Retype exactly the span of lines below from the one with "Valintasi (137, 1168)" through the one with "[Mobile menu icon] (372, 32)". Do not include pictures.

**Data supplied:**
=== Begin Enclosure ===

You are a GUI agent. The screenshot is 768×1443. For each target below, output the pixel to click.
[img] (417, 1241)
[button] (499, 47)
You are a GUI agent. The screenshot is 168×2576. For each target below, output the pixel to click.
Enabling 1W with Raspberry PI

=== End Enclosure ===
=== Begin Enclosure ===

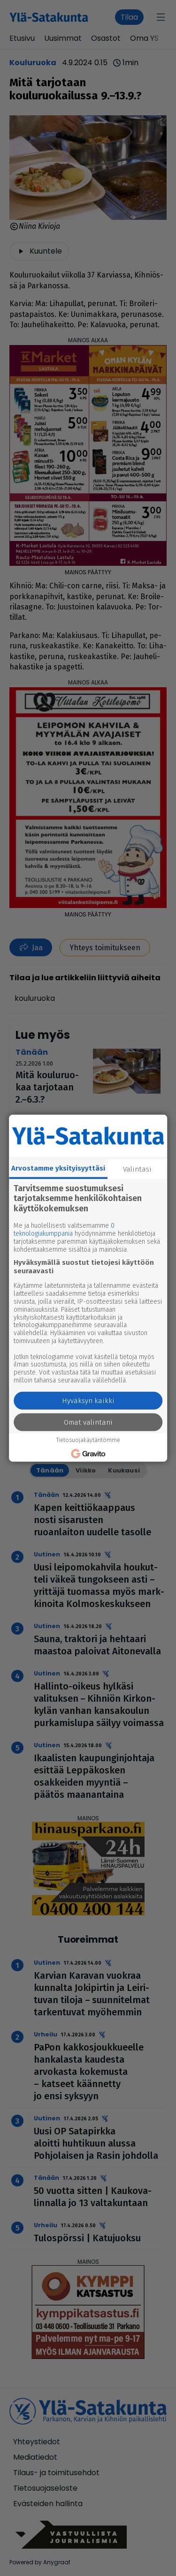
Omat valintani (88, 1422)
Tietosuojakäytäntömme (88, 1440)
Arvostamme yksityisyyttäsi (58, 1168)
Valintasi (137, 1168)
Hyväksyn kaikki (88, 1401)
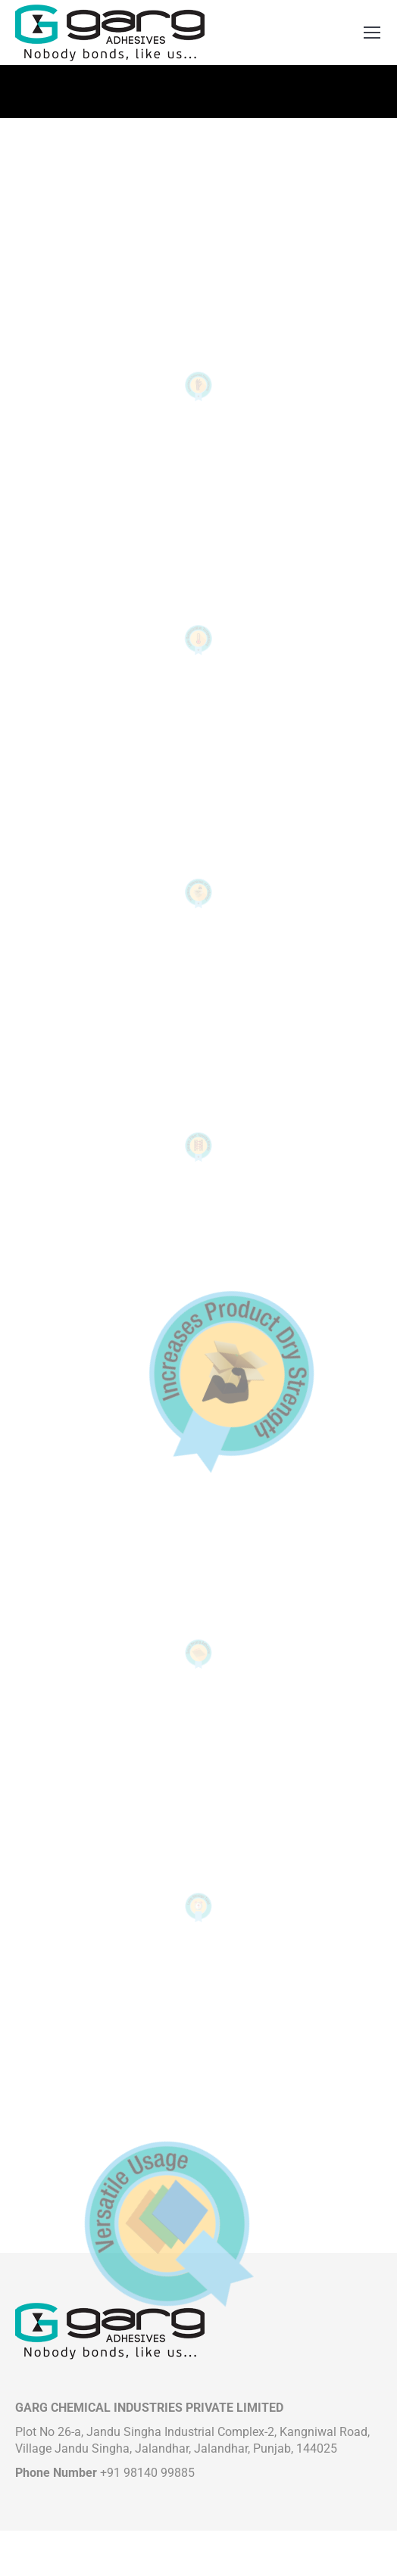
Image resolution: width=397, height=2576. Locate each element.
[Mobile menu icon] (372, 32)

=== End Enclosure ===

**Expected answer:**
Valintasi (137, 1168)
Hyväksyn kaikki (88, 1401)
Image resolution: width=397, height=2576. Locate each element.
[Mobile menu icon] (372, 32)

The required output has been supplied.